Bryan Chantigian awarded Interdisciplinary Doctoral Fellowship
Doctoral student Bryan Chantigian has been awarded an Interdisciplinary Doctoral Fellowship (IDF) for the 2026-2027 academic year. The IDF provides funding, connections, and resources for Ph.D. students to pursue interdisciplinary research at a University of Minnesota research center or institute over the course of the fellowship year.
Chantigian’s research aims to develop an electronic-based seeded amplification assay (SAA) to help diagnose neurodegenerative diseases. Many of these diseases, such as Alzheimer’s, Parkinson’s, Huntington’s, and ALS, rely on diagnoses through family history and symptoms. This can make identification of these diseases difficult, as symptoms can build up for years before a diagnosis is prompted. Chemical tests are usually conducted once symptoms are present, but they are often invasive and use expensive, large equipment. This prevents widespread testing, and opens the question as to how to create a more accessible testing method to provide effective preventative care. Earlier diagnosis offers the possibility of increasing the time between disease onset and symptom presentation, which could allow for more preventative care and better quality of life.
Certain proteins that have been misfolded tend to indicate neurodegenerative diseases, particularly in how they form fibrils (chains) in patients with these diseases. Seeded amplification assays, which are able to reveal fibril presence, work by the injection of a protein test sample into a healthy solution of those same proteins. This results in the healthy proteins misfolding and lengthening any existing fibrils. These fibrils are then broken down by heat or agitation, creating a larger amount of shorter fibrils, which can be sensed due to their higher concentration in the solution which is traditionally done by using fluorescence measurements. Existing SAAs, while robust, are limited by size and cost; the equipment can cost over $40,000 and take up a large footprint in the lab. Given these challenges, electronics and microfluidics-based sensing methods can offer attractive alternatives because of their smaller size and decreased cost. However, current electronic sensing systems are not sensitive enough for effective diagnostics. These systems typically operate at low frequencies, but the presence of ions in biological solutions inhibits the electric field used for sensing. In contrast, high frequencies would allow for the electric field to switch faster than the ions’ ability to counteract the field.

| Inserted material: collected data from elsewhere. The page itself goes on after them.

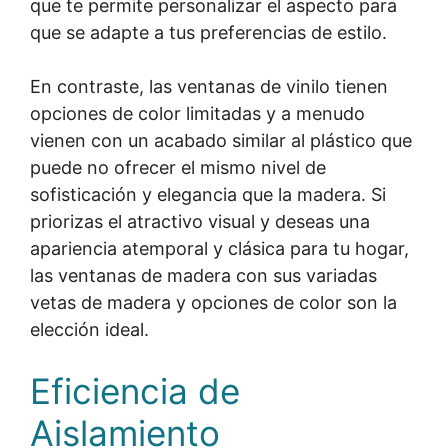
que te permite personalizar el aspecto para
que se adapte a tus preferencias de estilo.
En contraste, las ventanas de vinilo tienen
opciones de color limitadas y a menudo
vienen con un acabado similar al plástico que
puede no ofrecer el mismo nivel de
sofisticación y elegancia que la madera. Si
priorizas el atractivo visual y deseas una
apariencia atemporal y clásica para tu hogar,
las ventanas de madera con sus variadas
vetas de madera y opciones de color son la
elección ideal.
Eficiencia de
Aislamiento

In terms of sensitivity, integrating an SAA would alleviate the need for a highly sensitive biosensor by amplifying the concentration of misfolded proteins in positive samples.
Chantigan’s research offers a device that can overcome these challenges. He proposes a nanogap-based transmission line sensor that uses high-frequency signals in conjunction with a microfluidic-based SAA. (Read about the nanogap-based transmission line sensor in npj Biosensing, a Nature publication.) Using the proposed transmission line architectures allows for the manufacture of long nanogaps, which enables high-frequency operations that alleviate sensitivity degrading effects of biological solutions. The long nanogap also allows the sensing electric fields and the proteins being sensed to be on the same scale, which aids in the observation of protein fibril formation and binding at the sensor interface. The use of microfluidics will mean a compact design and the use of acoustic waves to induce protein amplification will do away with the need for external agitation equipment to agitate the testing solution. This will result in a design that is compact overall and costs less. Microfluidic-based amplification has also been shown to increase the speed of certain protein amplification assays, and the integration of an electronic sensor would strengthen the overall sensitivity of the SAA. (Learn about advances in microfluidic-based amplification assay in npj Biosensing, a Nature publication.) Overall, the combination of nanogap-based transmission line sensors and microfluidic-based SAAs have been shown to successfully identify protein binding kinetics, providing an optimistic basis for its cost-friendly ability to aid in widespread testing for neurodegenerative diseases. As such, Chantigian’s ultimate goal is to provide a more accessible and affordable device for more effective preventative care.
Bryan Chantigian earned his bachelor’s degree in electrical engineering with a minor in astrophysics and he achieved his master’s the following year. Now pursuing a Ph.D. in electrical engineering, Chantigian has continued to cultivate his investment in the intersection of electrical engineering and astrophysics, doing work with photonics, optical amplifiers, radio frequency, and solid state devices. He has previously completed internships with National Aeronautics and Space Administration (NASA), participating in the Space Communications and Navigation (SCaN) program and the Pathways program. SCaN provides personalized mentorship and skill-building opportunities to interns, and the Pathways program provides work to transition interns into full-time employment at the agency, personalized to the alignment between the intern’s interests and NASA’s needs. Chantigian continues his work as an analyst at Johns Hopkins Applied Physics Laboratory while also working on his doctoral research on nanoelectronic devices and nanophotonic metasurfaces.